Work to be completed: What you print should match the entries exactly, only without the pictures.

Provided data:

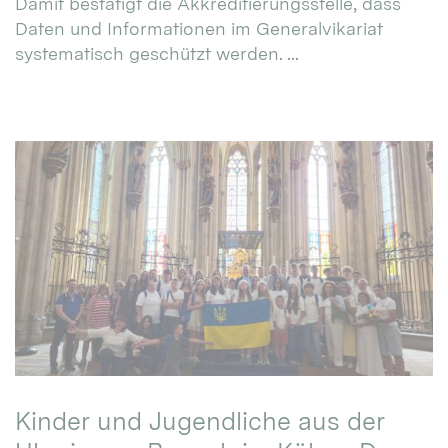
Damit bestätigt die Akkreditierungsstelle, dass
Daten und Informationen im Generalvikariat
systematisch geschützt werden. ...
Kinder und Jugendliche aus der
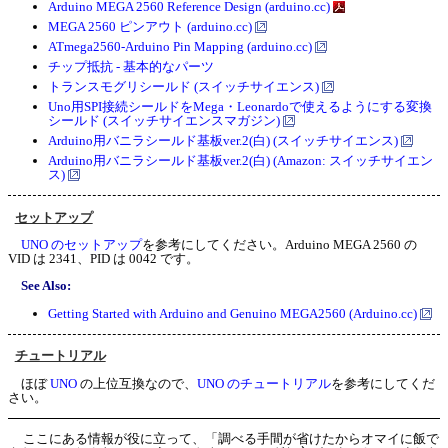
Arduino MEGA 2560 Reference Design (arduino.cc)
MEGA 2560 ピンアウト (arduino.cc)
ATmega2560-Arduino Pin Mapping (arduino.cc)
チップ抵抗 - 基本的なパーツ
トランスモグリシールド (スイッチサイエンス)
Uno用SPI接続シールドをMega・Leonardoで使えるようにする変換
シールド (スイッチサイエンスマガジン)
Arduino用バニラシールド基板ver.2(白) (スイッチサイエンス)
Arduino用バニラシールド基板ver.2(白) (Amazon: スイッチサイエン
ス)
セットアップ
UNO のセットアップ
を参考にしてください。Arduino MEGA 2560 の
VID は 2341、PID は 0042 です。
See Also:
Getting Started with Arduino and Genuino MEGA2560 (Arduino.cc)
チュートリアル
ほぼ
UNO
の上位互換なので、
UNO のチュートリアル
を参考にしてくだ
さい。
ここにある情報が役に立って、「調べる手間が省けたからオマイに飯で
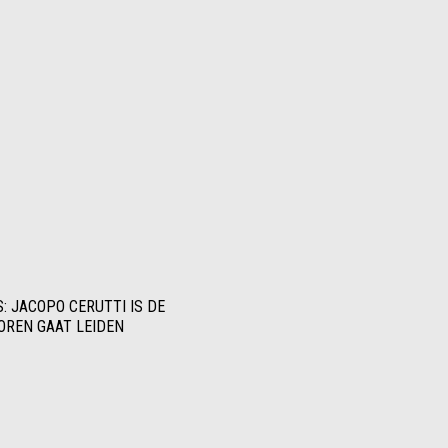
 JACOPO CERUTTI IS DE
TOREN GAAT LEIDEN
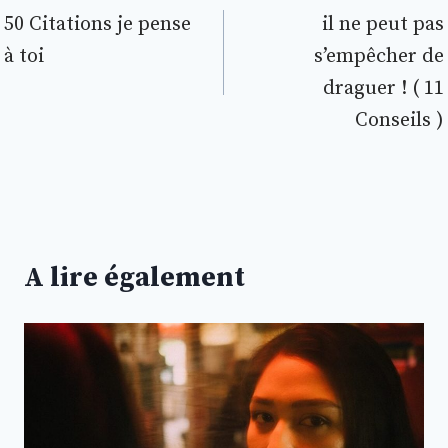
de
50 Citations je pense
il ne peut pas
à toi
s’empêcher de
l’article
draguer ! ( 11
Conseils )
A lire également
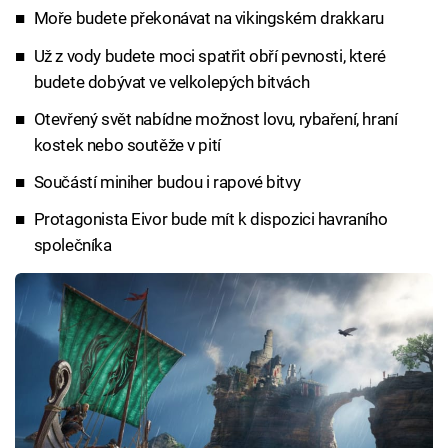
Moře budete překonávat na vikingském drakkaru
Už z vody budete moci spatřit obří pevnosti, které
budete dobývat ve velkolepých bitvách
Otevřený svět nabídne možnost lovu, rybaření, hraní
kostek nebo soutěže v pití
Součástí miniher budou i rapové bitvy
Protagonista Eivor bude mít k dispozici havraního
společníka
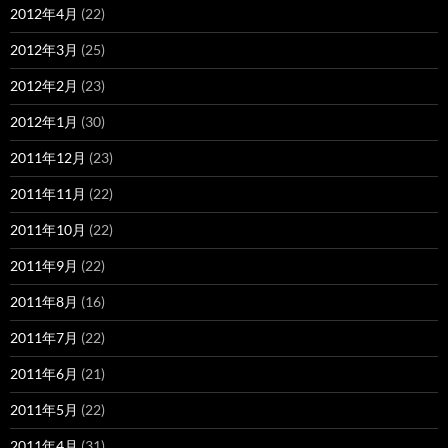
2012年4月
(22)
2012年3月
(25)
2012年2月
(23)
2012年1月
(30)
2011年12月
(23)
2011年11月
(22)
2011年10月
(22)
2011年9月
(22)
2011年8月
(16)
2011年7月
(22)
2011年6月
(21)
2011年5月
(22)
2011年4月
(31)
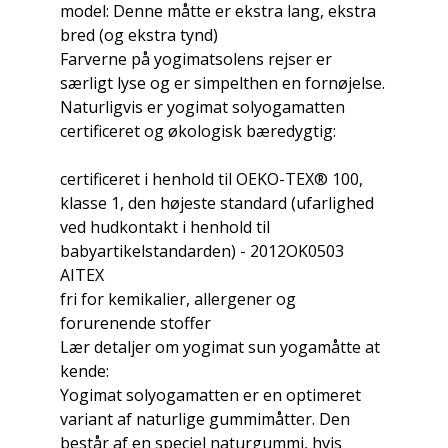
model: Denne måtte er ekstra lang, ekstra
bred (og ekstra tynd)
Farverne på yogimatsolens rejser er
særligt lyse og er simpelthen en fornøjelse.
Naturligvis er yogimat solyogamatten
certificeret og økologisk bæredygtig:
certificeret i henhold til OEKO-TEX® 100,
klasse 1, den højeste standard (ufarlighed
ved hudkontakt i henhold til
babyartikelstandarden) - 2012OK0503
AITEX
fri for kemikalier, allergener og
forurenende stoffer
Lær detaljer om yogimat sun yogamåtte at
kende:
Yogimat solyogamatten er en optimeret
variant af naturlige gummimåtter. Den
består af en speciel naturgummi, hvis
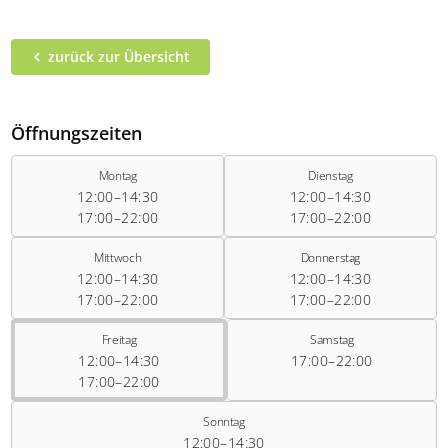
zurück zur Übersicht
Öffnungszeiten
Montag
Dienstag
12:00–14:30
12:00–14:30
17:00–22:00
17:00–22:00
Mittwoch
Donnerstag
12:00–14:30
12:00–14:30
17:00–22:00
17:00–22:00
Freitag
Samstag
12:00–14:30
17:00–22:00
17:00–22:00
Sonntag
12:00–14:30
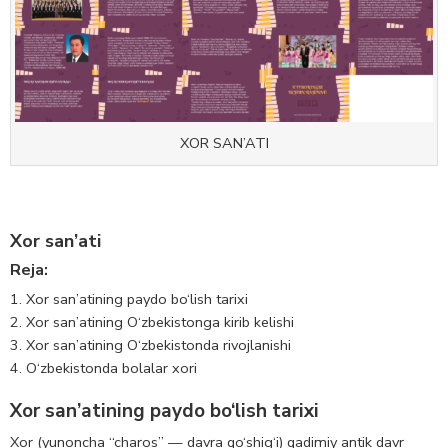
XOR SAN’ATI
Xor san’ati
Reja:
Xor san’atining paydo bo‘lish tarixi
Xor san’atining O‘zbekistonga kirib kelishi
Xor san’atining O‘zbekistonda rivojlanishi
O‘zbekistonda bolalar xori
Xor san’atining paydo bo‘lish tarixi
Xor (yunoncha “charos” — davra qo‘shig‘i) qadimiy antik davr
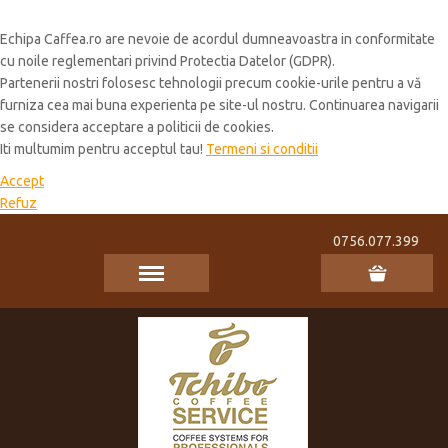
Cookie Policy
Echipa Caffea.ro are nevoie de acordul dumneavoastra in conformitate
cu noile reglementari privind Protectia Datelor (GDPR).
Partenerii nostri folosesc tehnologii precum cookie-urile pentru a vă
furniza cea mai buna experienta pe site-ul nostru. Continuarea navigarii
se considera acceptare a politicii de cookies.
Iti multumim pentru acceptul tau!
Termeni si conditii
Accept
Refuz
0756.077.399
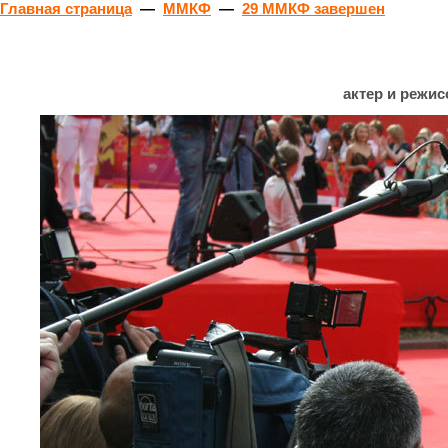
Главная страница
—
ММКФ
—
29 ММКФ завершен
актер и режи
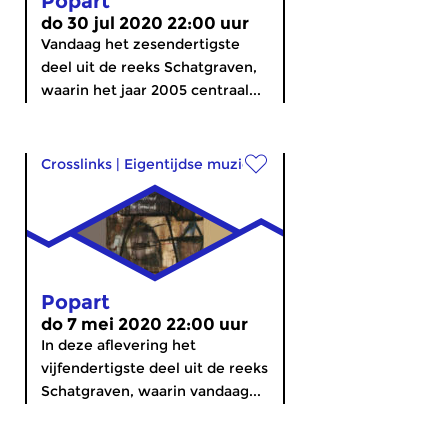
Popart
do 30 jul 2020 22:00 uur
Vandaag het zesendertigste
deel uit de reeks Schatgraven,
waarin het jaar 2005 centraal...
Crosslinks
|
Eigentijdse muziek
Popart
do 7 mei 2020 22:00 uur
In deze aflevering het
vijfendertigste deel uit de reeks
Schatgraven, waarin vandaag...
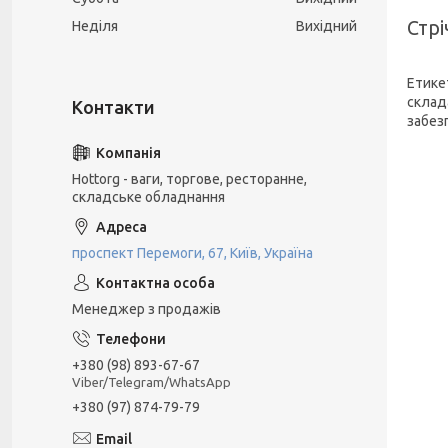
Стрі
Неділя
Вихідний
Етике
склад
забез
Hottorg - ваги, торгове, ресторанне,
складське обладнання
проспект Перемоги, 67, Київ, Україна
Менеджер з продажів
+380 (98) 893-67-67
Viber/Telegram/WhatsApp
+380 (97) 874-79-79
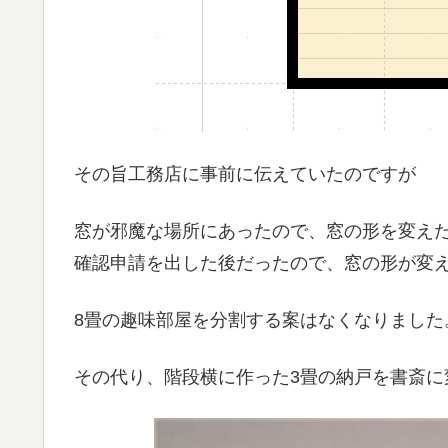
その旨工務店に事前に伝えていたのですが
窓が邪魔な場所にあったので、窓の形を変え
確認申請を出した後だったので、窓の形が変
8畳の趣味部屋を分割する案はなくなりました
その代り、階段横に作った3畳の納戸を書斎に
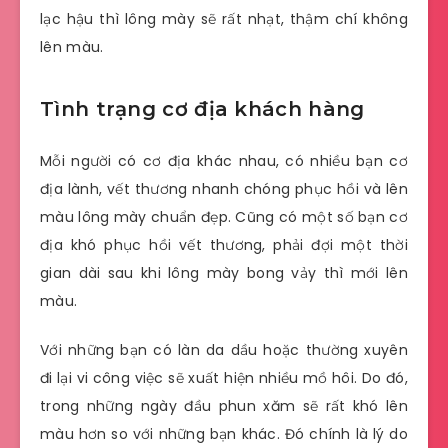
lạc hậu thì lông mày sẽ rất nhạt, thậm chí không
lên màu.
Tình trạng cơ địa khách hàng
Mỗi người có cơ địa khác nhau, có nhiều bạn cơ
địa lành, vết thương nhanh chóng phục hồi và lên
màu lông mày chuẩn đẹp. Cũng có một số bạn cơ
địa khó phục hồi vết thương, phải đợi một thời
gian dài sau khi lông mày bong vảy thì mới lên
màu.
Với những bạn có làn da dầu hoặc thường xuyên
đi lại vi công việc sẽ xuất hiện nhiều mồ hôi. Do đó,
trong những ngày đầu phun xăm sẽ rất khó lên
màu hơn so với những bạn khác. Đó chính là lý do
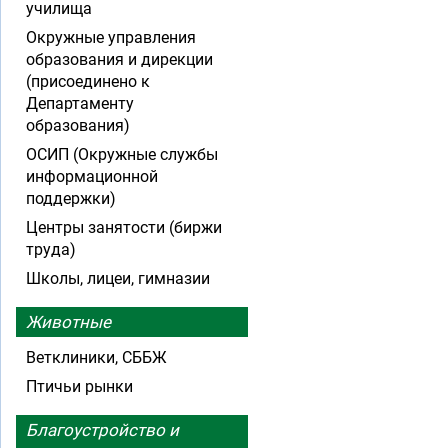
училища
Окружные управления
образования и дирекции
(присоединено к
Департаменту
образования)
ОСИП (Окружные службы
информационной
поддержки)
Центры занятости (биржи
труда)
Школы, лицеи, гимназии
Животные
Ветклиники, СББЖ
Птичьи рынки
Благоустройство и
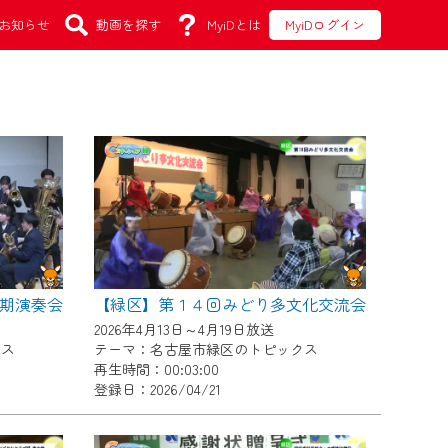
お知らせ
動画を探す
MyiDとは
MyiDログイン
期演奏会
【緑区】第１４回みどり多文化交流会
2026年4月13日～4月19日放送
クス
テーマ：名古屋市緑区のトピックス
再生時間：00:03:00
登録日：2026/04/21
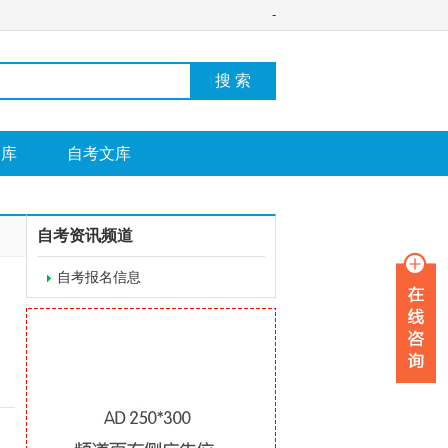
-
搜 索
图库
自考文库
自考资讯频道
自考报名信息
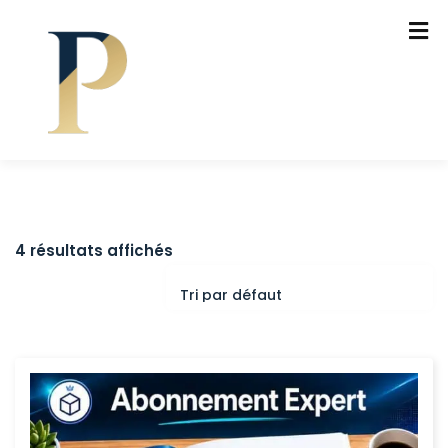
4 résultats affichés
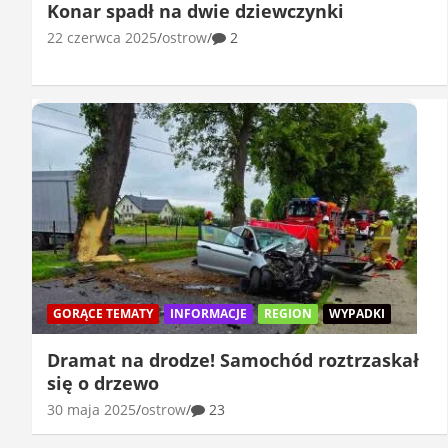
Konar spadł na dwie dziewczynki
22 czerwca 2025
ostrow
2
GORĄCE TEMATY
INFORMACJE
REGION
WYPADKI
Dramat na drodze! Samochód roztrzaskał
się o drzewo
30 maja 2025
ostrow
23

Answer for this exercise:
Damit bestätigt die Akkreditierungsstelle, dass
Daten und Informationen im Generalvikariat
systematisch geschützt werden. ...
Kinder und Jugendliche aus der
Arduino MEGA 2560 Reference Design (arduino.cc)
MEGA 2560 ピンアウト (arduino.cc)
ATmega2560-Arduino Pin Mapping (arduino.cc)
チップ抵抗 - 基本的なパーツ
トランスモグリシールド (スイッチサイエンス)
Uno用SPI接続シールドをMega・Leonardoで使えるようにする変換
シールド (スイッチサイエンスマガジン)
Arduino用バニラシールド基板ver.2(白) (スイッチサイエンス)
Arduino用バニラシールド基板ver.2(白) (Amazon: スイッチサイエン
ス)
セットアップ
UNO のセットアップ
を参考にしてください。Arduino MEGA 2560 の
VID は 2341、PID は 0042 です。
See Also:
Getting Started with Arduino and Genuino MEGA2560 (Arduino.cc)
チュートリアル
ほぼ
UNO
の上位互換なので、
UNO のチュートリアル
を参考にしてくだ
さい。
ここにある情報が役に立って、「調べる手間が省けたからオマイに飯で
 JACOPO CERUTTI IS DE
TOREN GAAT LEIDEN
de
50 Citations je pense
il ne peut pas
à toi
s’empêcher de
l’article
draguer ! ( 11
Conseils )
A lire également
Moře budete překonávat na vikingském drakkaru
Už z vody budete moci spatřit obří pevnosti, které
budete dobývat ve velkolepých bitvách
Otevřený svět nabídne možnost lovu, rybaření, hraní
kostek nebo soutěže v pití
Součástí miniher budou i rapové bitvy
Protagonista Eivor bude mít k dispozici havraního
společníka
2012年4月
(22)
2012年3月
(25)
2012年2月
(23)
2012年1月
(30)
2011年12月
(23)
2011年11月
(22)
2011年10月
(22)
2011年9月
(22)
2011年8月
(16)
2011年7月
(22)
2011年6月
(21)
2011年5月
(22)
2011年4月
(31)
model: Denne måtte er ekstra lang, ekstra
bred (og ekstra tynd)
Farverne på yogimatsolens rejser er
særligt lyse og er simpelthen en fornøjelse.
Naturligvis er yogimat solyogamatten
certificeret og økologisk bæredygtig:
certificeret i henhold til OEKO-TEX® 100,
klasse 1, den højeste standard (ufarlighed
ved hudkontakt i henhold til
babyartikelstandarden) - 2012OK0503
AITEX
fri for kemikalier, allergener og
forurenende stoffer
Lær detaljer om yogimat sun yogamåtte at
kende:
Yogimat solyogamatten er en optimeret
variant af naturlige gummimåtter. Den
består af en speciel naturgummi, hvis
zurück zur Übersicht
Öffnungszeiten
Montag
Dienstag
12:00–14:30
12:00–14:30
17:00–22:00
17:00–22:00
Mittwoch
Donnerstag
12:00–14:30
12:00–14:30
17:00–22:00
17:00–22:00
Freitag
Samstag
12:00–14:30
17:00–22:00
17:00–22:00
Sonntag
12:00–14:30
XOR SAN’ATI
Xor san’ati
Reja:
Xor san’atining paydo bo‘lish tarixi
Xor san’atining O‘zbekistonga kirib kelishi
Xor san’atining O‘zbekistonda rivojlanishi
O‘zbekistonda bolalar xori
Xor san’atining paydo bo‘lish tarixi
Xor (yunoncha “charos” — davra qo‘shig‘i) qadimiy antik davr
Cookie Policy
Echipa Caffea.ro are nevoie de acordul dumneavoastra in conformitate
cu noile reglementari privind Protectia Datelor (GDPR).
Partenerii nostri folosesc tehnologii precum cookie-urile pentru a vă
furniza cea mai buna experienta pe site-ul nostru. Continuarea navigarii
se considera acceptare a politicii de cookies.
Iti multumim pentru acceptul tau!
Termeni si conditii
Accept
Refuz
0756.077.399
Главная страница
—
ММКФ
—
29 ММКФ завершен
актер и режи
Popart
do 30 jul 2020 22:00 uur
Vandaag het zesendertigste
deel uit de reeks Schatgraven,
waarin het jaar 2005 centraal...
Crosslinks
|
Eigentijdse muziek
Popart
do 7 mei 2020 22:00 uur
In deze aflevering het
vijfendertigste deel uit de reeks
Schatgraven, waarin vandaag...
Стрі
Неділя
Вихідний
Етике
склад
забез
Hottorg - ваги, торгове, ресторанне,
складське обладнання
проспект Перемоги, 67, Київ, Україна
Менеджер з продажів
+380 (98) 893-67-67
Viber/Telegram/WhatsApp
+380 (97) 874-79-79
その旨工務店に事前に伝えていたのですが
窓が邪魔な場所にあったので、窓の形を変え
確認申請を出した後だったので、窓の形が変
8畳の趣味部屋を分割する案はなくなりました
その代り、階段横に作った3畳の納戸を書斎に
lạc hậu thì lông mày sẽ rất nhạt, thậm chí không
lên màu.
Tình trạng cơ địa khách hàng
Mỗi người có cơ địa khác nhau, có nhiều bạn cơ
địa lành, vết thương nhanh chóng phục hồi và lên
màu lông mày chuẩn đẹp. Cũng có một số bạn cơ
địa khó phục hồi vết thương, phải đợi một thời
gian dài sau khi lông mày bong vảy thì mới lên
màu.
Với những bạn có làn da dầu hoặc thường xuyên
đi lại vi công việc sẽ xuất hiện nhiều mồ hôi. Do đó,
trong những ngày đầu phun xăm sẽ rất khó lên
màu hơn so với những bạn khác. Đó chính là lý do
училища
Окружные управления
образования и дирекции
(присоединено к
Департаменту
образования)
ОСИП (Окружные службы
информационной
поддержки)
Центры занятости (биржи
труда)
Школы, лицеи, гимназии
Животные
Ветклиники, СББЖ
Птичьи рынки
Благоустройство и
お知らせ
動画を探す
MyiDとは
MyiDログイン
期演奏会
【緑区】第１４回みどり多文化交流会
2026年4月13日～4月19日放送
クス
テーマ：名古屋市緑区のトピックス
再生時間：00:03:00
登録日：2026/04/21
-
搜 索
图库
自考文库
自考资讯频道
自考报名信息
4 résultats affichés
Konar spadł na dwie dziewczynki
22 czerwca 2025
ostrow
2
GORĄCE TEMATY
INFORMACJE
REGION
WYPADKI
Dramat na drodze! Samochód roztrzaskał
się o drzewo
30 maja 2025
ostrow
23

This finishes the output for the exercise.